# Band Stop Filters



## Chop69 (Aug 11, 2007)

With only 1 HD-DVR and 1 HD receiver, it's cheaper for my to do my own DECA conversion. My only question is the band stop filters. I have a SWM SL3, an HR21, and an H21.

Where in my setup would I need a BSF?


----------



## veryoldschool (Dec 10, 2006)

Chop69 said:


> With only 1 HD-DVR and 1 HD receiver, it's cheaper for my to do my own DECA conversion. My only question is the band stop filters. I have a SWM SL3, an HR21, and an H21.
> 
> Where in my setup would I need a BSF?


between the first splitter and the dish.


----------



## thekochs (Oct 7, 2006)

From other thread.....a pic always helps.....see yellow circle.


----------



## oldguy1 (Aug 22, 2006)

Chop69 said:


> With only 1 HD-DVR and 1 HD receiver, it's cheaper for my to do my own DECA conversion. My only question is the band stop filters. I have a SWM SL3, an HR21, and an H21.
> 
> Where in my setup would I need a BSF?


If you have certain equipment, the BSF if not required.

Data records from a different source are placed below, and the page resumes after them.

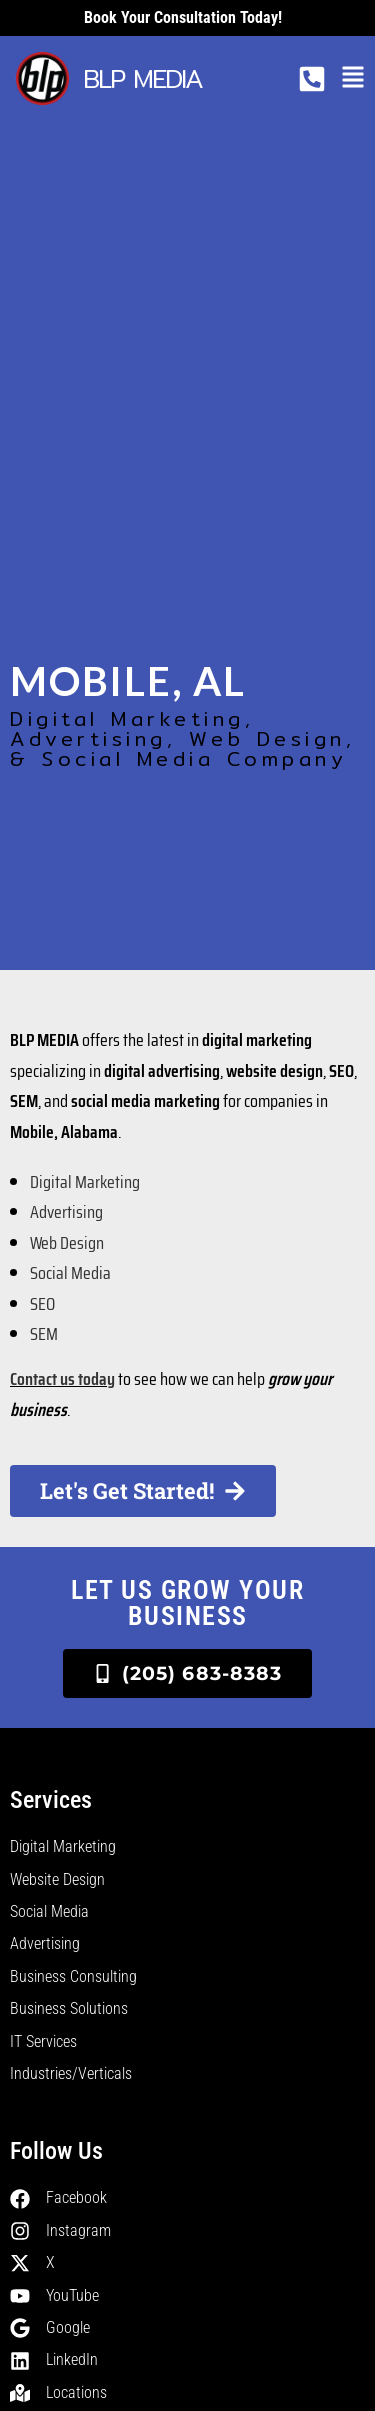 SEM (44, 1334)
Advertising (66, 1212)
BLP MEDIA (142, 78)
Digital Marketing (85, 1182)
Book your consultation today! (183, 17)
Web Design (67, 1243)
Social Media (70, 1273)
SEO (42, 1304)
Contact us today (62, 1379) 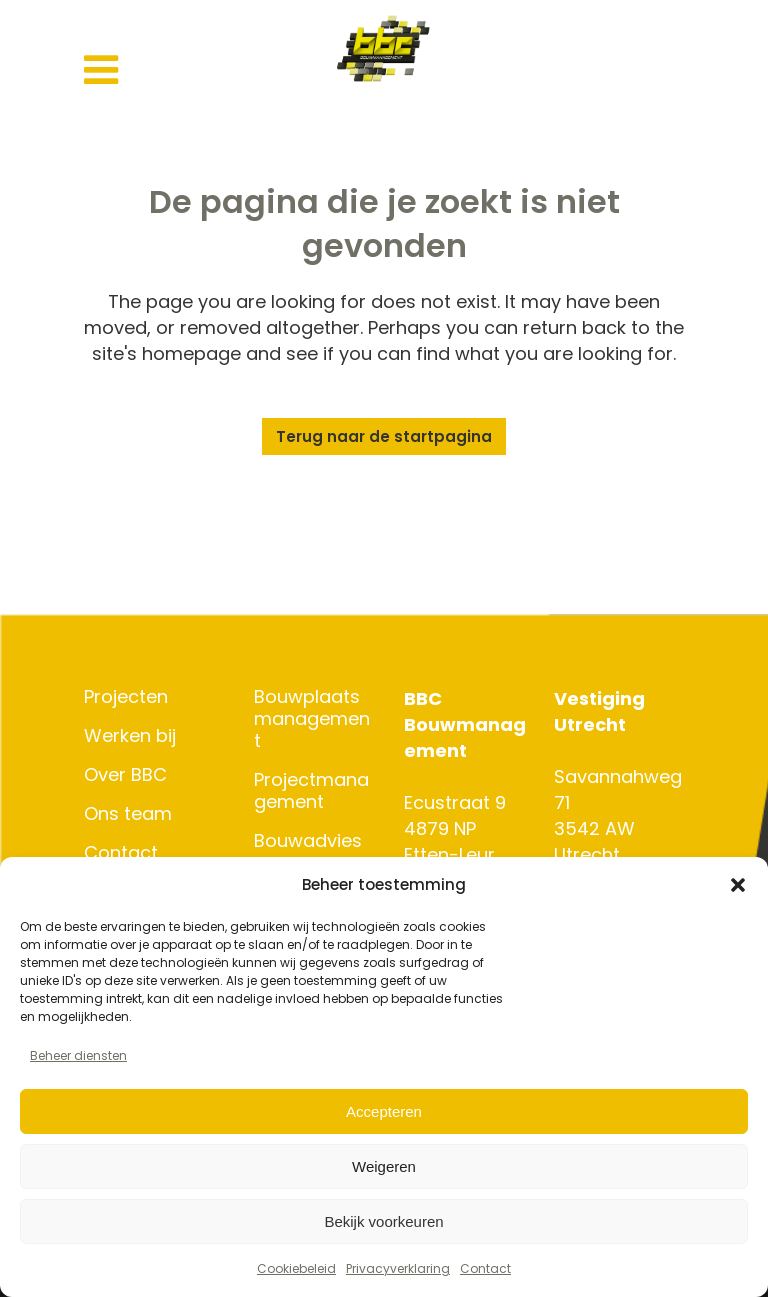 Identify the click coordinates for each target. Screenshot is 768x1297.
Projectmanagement (311, 791)
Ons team (128, 814)
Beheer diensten (78, 1055)
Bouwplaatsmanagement (312, 719)
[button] (738, 885)
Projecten (126, 697)
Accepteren (384, 1111)
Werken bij (130, 736)
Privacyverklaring (398, 1268)
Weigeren (384, 1166)
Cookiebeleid (296, 1268)
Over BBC (125, 775)
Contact (485, 1268)
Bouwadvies (308, 841)
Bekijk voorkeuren (383, 1221)
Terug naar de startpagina (384, 436)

Check here: http://www.solidsignal.com/pview.as...DECA--(DECA1MR01)&c=Satellite Components&sku=

Look under specifications.


----------



## hilmar2k (Mar 18, 2007)

oldguy1 said:


> If you have certain equipment, the BSF if not required.
> 
> Check here: http://www.solidsignal.com/pview.as...DECA--(DECA1MR01)&c=Satellite Components&sku=
> 
> Look under specifications.


What that doesn't mention is the SWM system. If not a green label, then you need one before the first splitter.


----------



## dwcolvin (Oct 4, 2007)

Chop69 said:


> With only 1 HD-DVR and 1 HD receiver, *it's cheaper for my to do my own DECA conversion*. My only question is the band stop filters. I have a SWM SL3, an HR21, and an H21.
> 
> Where in my setup would I need a BSF?


Are you _sure_ it's cheaper? You would need 1 DECA at each receiver, plus another DECA and power supply to bridge to your home network (assuming you have one), plus a BS filter between the splitter and SWM.

I'm sure long-term you're better off if you let D* install it.


----------